Já aqui falei dela.
Era como a maioria dos professores da época.
E eu tinha medo dela. Tinha medo de errar. Tinha até medo de falar.
Uma vez, disse "lançol" em vez de lençol e levei uma chapada que na altura nem soube bem porquê.
Quando era inverno, e como a maioria de nós tínhamos de andar vários quilómetros até chegarmos à escola, havia mais atrasos. Brincavamos com o gelo das poças, chapinhávamos na água...
Todos crianças tão pequenas.
Alguns, como eu, tinham mães que não estavam habituadas a horários e levantavam-se quando acordavam. Muitas vezes tarde demais.

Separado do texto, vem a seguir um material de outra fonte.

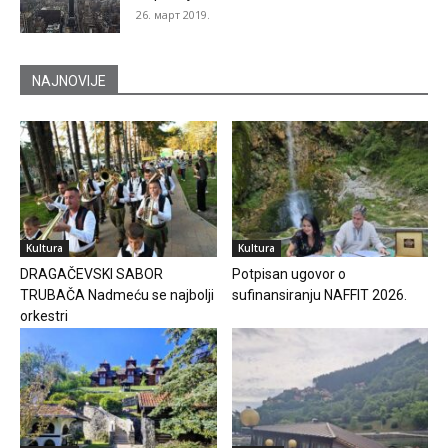
26. март 2019.
NAJNOVIJE
Kultura
Kultura
DRAGAČEVSKI SABOR
Potpisan ugovor o
TRUBAČA Nadmeću se najbolji
sufinansiranju NAFFIT 2026.
orkestri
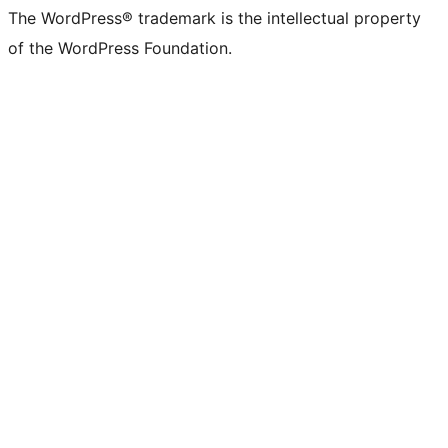
The WordPress® trademark is the intellectual property
of the WordPress Foundation.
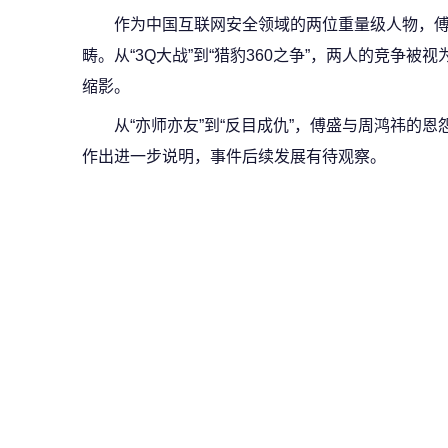
作为中国互联网安全领域的两位重量级人物，
畴。从“3Q大战”到“猎豹360之争”，两人的竞争
缩影。
从“亦师亦友”到“反目成仇”，傅盛与周鸿祎的
作出进一步说明，事件后续发展有待观察。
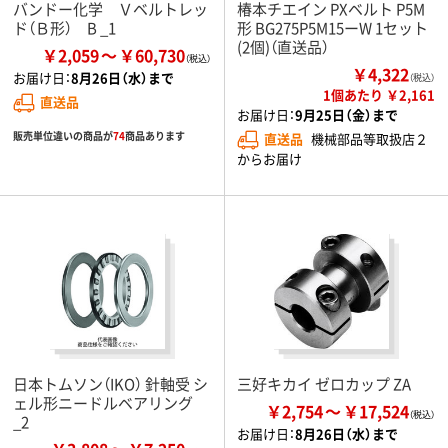
バンドー化学 Ｖベルトレッ
椿本チエイン PXベルト P5M
ド（Ｂ形） B _1
形 BG275P5M15ーW 1セット
(2個)（直送品）
￥2,059
￥60,730
￥4,322
お届け日：
8月26日（水）まで
（税込）
1個あたり ￥2,161
直送品
お届け日：
9月25日（金）まで
販売単位違いの商品が
74
商品あります
直送品
機械部品等取扱店２
からお届け
日本トムソン（IKO） 針軸受 シ
三好キカイ ゼロカップ ZA
ェル形ニードルベアリング
￥2,754
￥17,524
_2
お届け日：
8月26日（水）まで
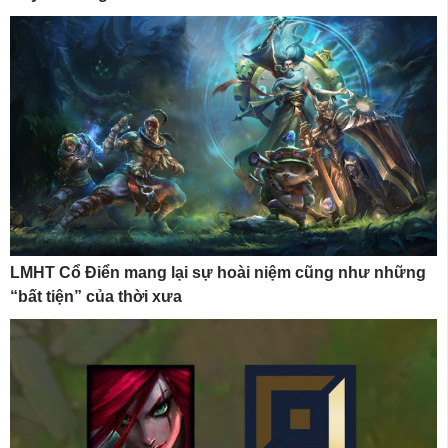
LMHT Cổ Điển mang lại sự hoài niệm cũng như những
“bất tiện” của thời xưa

Eu, com seis anos é que tinha de ser responsável pelo meu horário porque para a minha mãe era sempre cedo. Tinha sempre pena de me acordar. Chegava quase sempre a horas, a não ser que os colegas me conseguissem convencer que era melhor brincarmos mais um bocadinho no caminho. Até porque, muitos deles, e principalmente delas, quando saíssem da escola não podiam brincar mais. Tinham de trabalhar. Eles, a ajudar os pais, elas a ajudar a cuidar dos irmãos e da casa.
Mas quando se chegava atrasado não havia desculpas. Umas boas reguadas eram o castigo de quem se atrevesse. Eram chamadas à secretária da professora, e, uma a uma, todas tinham de estender a mão, a medo, muito medo. Como apanhávamos muito frio no caminho, todos nós andávamos de beiços secos, gretados, e quando se fazia aquele esgar de dor durante o castigo as gretas abriam e era sangue, ranho e lágrimas.

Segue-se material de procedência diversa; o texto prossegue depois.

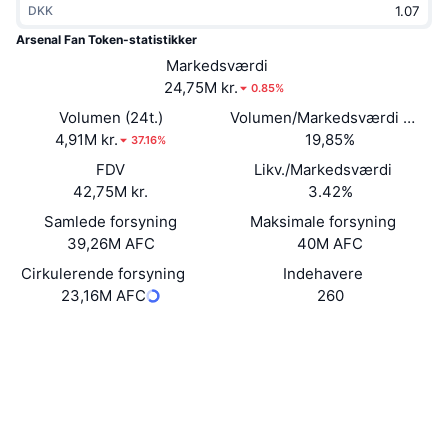
DKK
Populære
Krypto-ETF'er
Learn
CMC MCP
Arsenal Fan Token-statistikker
Ny
Markedsværdi
Bitcoin ETF'er
x402
Nyheder
24,75M kr.
0.85%
Krypto
Ethereum ETF'er
Volumen (24t.)
Volumen/Markedsværdi (24 ti
Academy
4,91M kr.
19,85%
37.16%
Politik
FDV
Likv./Markedsværdi
Teknisk analyse
Undersøgelser
42,75M kr.
3.42%
Sport
Samlede forsyning
Maksimale forsyning
RSI
Videoer
39,26M AFC
40M AFC
Finans
MACD
Cirkulerende forsyning
Indehavere
Ordforklaring
23,16M AFC
260
Teknologi
Hjemmeside
Website
Whitepaper
Derivativer
Kampagner
Sociale medier
NFT
Oversigt
Dst93s...eP4NGQ
Airdrops
Kontrakter
Samlet NFT-statistikker
4.3
Likvidationer
Diamant-belønninger
Bedømmelse (CertiK)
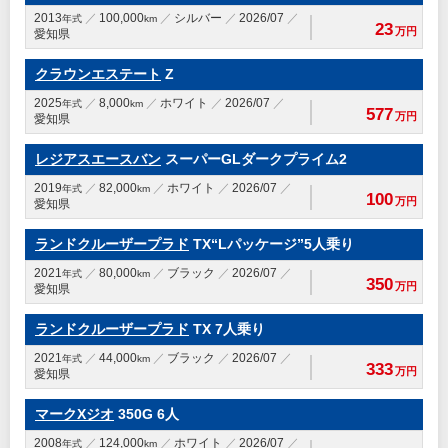
2013
100,000
シルバー
2026/07
年式
km
23
万円
愛知県
クラウンエステート
Z
2025
8,000
ホワイト
2026/07
年式
km
577
万円
愛知県
レジアスエースバン
スーパーGLダークプライム2
2019
82,000
ホワイト
2026/07
年式
km
100
万円
愛知県
ランドクルーザープラド
TX“Lパッケージ”5人乗り
2021
80,000
ブラック
2026/07
年式
km
350
万円
愛知県
ランドクルーザープラド
TX 7人乗り
2021
44,000
ブラック
2026/07
年式
km
333
万円
愛知県
マークXジオ
350G 6人
2008
124,000
ホワイト
2026/07
年式
km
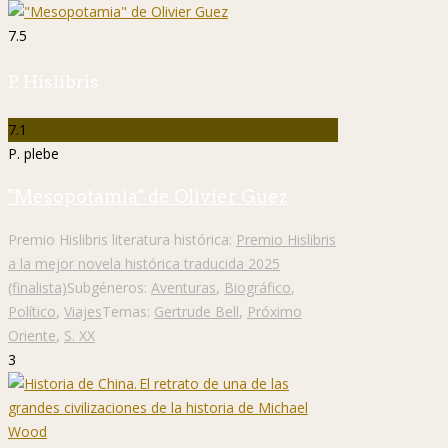
7.5
P. Hislibris
7.1
P. plebe
"Mesopotamia" de Olivier Guez
Premio Hislibris literatura histórica:
Premio Hislibris
a la mejor novela histórica traducida 2025
(finalista)
Subgéneros:
Aventuras
,
Biográfico
,
Político
,
Viajes
Temas:
Gertrude Bell
,
Próximo
Oriente
,
S. XX
3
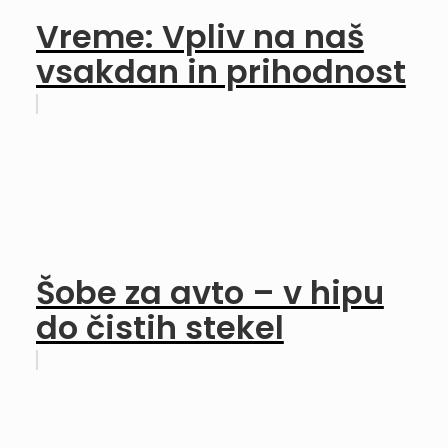
Vreme: Vpliv na naš
vsakdan in prihodnost
Šobe za avto – v hipu
do čistih stekel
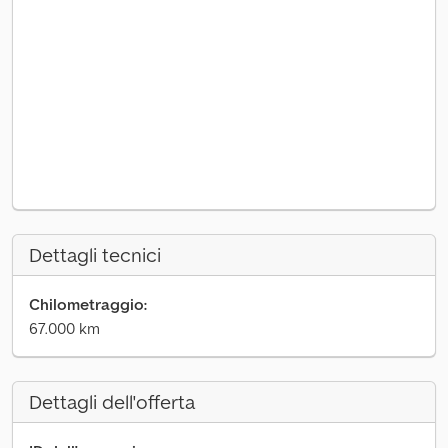
Dettagli tecnici
Chilometraggio:
67.000 km
Dettagli dell'offerta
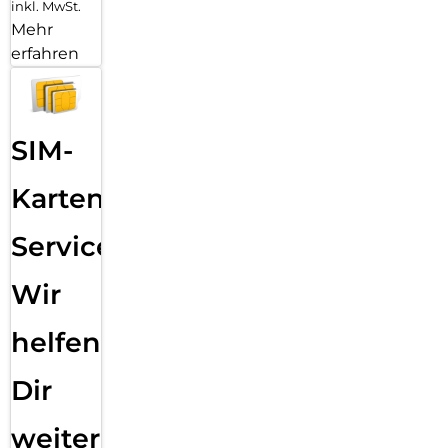
inkl. MwSt.
Mehr
erfahren
SIM-
Karten
Service:
Wir
helfen
Dir
weiter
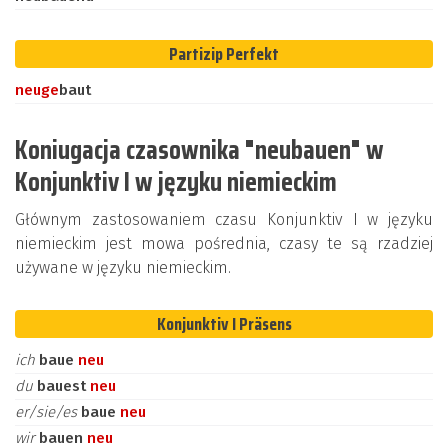
Partizip Perfekt
neu
ge
baut
Koniugacja czasownika "neubauen" w
Konjunktiv I w języku niemieckim
Głównym zastosowaniem czasu Konjunktiv I w języku
niemieckim jest mowa pośrednia, czasy te są rzadziej
używane w języku niemieckim.
Konjunktiv I Präsens
ich
baue
neu
du
bauest
neu
er/sie/es
baue
neu
wir
bauen
neu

Eu via aquilo (por acaso nunca tive um desses castigos)e também a mim me doía.
Queria ter coragem para ir lá busca-las (tenho de referir que eram só meninas porque naquele tempo não havia misturas), e dizer à professora tudo o que pensava de tamanha barbaridade.
Nem todas tinham o mesmo castigo. As filhas das pessoas com alguma importância na terra, essas podiam tudo. E nunca eram castigadas.
Eu, menina pobre, e vestida com as roupas que a minha mãe cozia à mão à luz de um candeeiro a petróleo, era um alvo certo, não fosse ser muito boa aluna. Não tanto por gosto de andar na escola, mas por medo da professora e dos castigos que me poderia aplicar.
E foi assim durante toda a primária.
Há uns anos, lembraram-se por aqui, de lhe fazer um jantar de homenagem.
Eu, por solidariedade para com as minhas colegas mais castigadas e por não ser hipócrita, não fui.
Vim a saber depois que afinal, quem compareceu em peso, foram as que tinham sido mais castigadas.
Ora toma!
Contaram-me agora, que ainda é viva e está num lar.
Agora, também ela sujeita aos humores das cuidadoras.
É difícil para mim imagina-la numa situação de dependência e inferioridade.
Será que ainda se lembra do que eu me lembro?
Apesar de tudo, desejo-lhe um fim de vida tranquilo.